Should we use prefixes in our database table naming conventions?

We are deciding the naming convention for tables, columns, procedures, etc. at our development team at work. The singular-plural table naming has already been decided, we are using singular. We are discussing whether to use a prefix for each table name or not. I would like to read suggestions about using a prefix or not, and why.
Does it provide any security at all (at least one more obstacle for a possible intruder)? I think it's generally more comfortable to name them with a prefix, in case we are using a table's name in the code, so to not confuse them with variables, attributes, etc. But I would like to read opinions from more experienced developers.
I find hungarian DB object prefixes to indicate their types rather annoying.
I've worked in places where every table name had to start with "tbl". In every case, the naming convention ended up eventually causing much pain when someone needed to make an otherwise minor change.
For example, if your convention is that tables start with "tbl" and views start with "v", thn what's the right thing to do when you decide to replace a table with some other things on the backend and provide a view for compatibility or even as the preferred interface? We ended up having views that started with "tbl".
I prefer prefixing tables and other database objects with a short name of the application or solution.
This helps in two potential situations which spring to mind:
You are less likely to get naming conflicts if you opt to use any third-party framework components which require tables in your application database (e.g. asp net membership provider).
If you are developing solutions for customers, they may be limited to a single database (especially if they are paying for external hosting), requiring them to store the database objects for multiple applications in a single database.
I don't see how any naming convention can improve security...
If an intruder have access to the database (with harmful permissions), they will certainly have permissions to list table names and select to see what they're used for.
But I think that truly confusing table names might indirectly worsen security.
It would make further development hard, thus reducing the chance security issues will be fixed, or it could even hide potential issues:
If a table named (for instance) 'sro235onsg43oij5' is full of randomly named coloumns with random strings and numbers, a new developer might just think it's random test data (unless he touches the code that interact with it), but if it was named 'userpasswords' or similar any developer who looks at the table would perhaps be shocked that the passwords is stored in plaintext.
Why not name the tables according to the guidelines you have in place for coding? Consider the table name a "class" and the columns a "property" or "field". This assists when using an ORM that can automatically infer table/column naming from class/member naming.
For instance, Castle ActiveRecord, declared like below assumes the names are the same as the member they are on.
[ActiveRecord]
public class Person
{
[PrimaryKey]
public Int32 Id { get; set; }
[Property]
public String Name { get; set; }
}
If you use SqlServer the good start would be to look at the sample databases provided for some guidance.
In the past, I've been opposed to using prefixes in table names and column names. However, when faced with the task of redesigning a system, having prefixes is invaluable for doing search and replace.
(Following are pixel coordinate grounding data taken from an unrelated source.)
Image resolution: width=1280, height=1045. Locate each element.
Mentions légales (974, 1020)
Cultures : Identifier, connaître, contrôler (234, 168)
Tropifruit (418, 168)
For example, grepping for "tbl_product" will probably give you much more relevant results than grepping for "product".
If you're worried about mixing up your table names, employ a hungarian notation style system in your code. Perhaps "s" for string + "tn" for table name:
stnUsers = 'users';
stnPosts = 'posts';
Of course, the prefix is up to you, depending on how verbose you like your code... strtblUsers, strtblnmeUsers, thisisthenameofatableyouguysUsers...
Appending a prefix to table names does have some benefits, especially if you don't hardcode that prefix into the system, and allow it to change per installation. For one, you run less risk of conflicts with other components, as Ian said, and secondly, should you wish, you could have two or instances of your program running off the same database.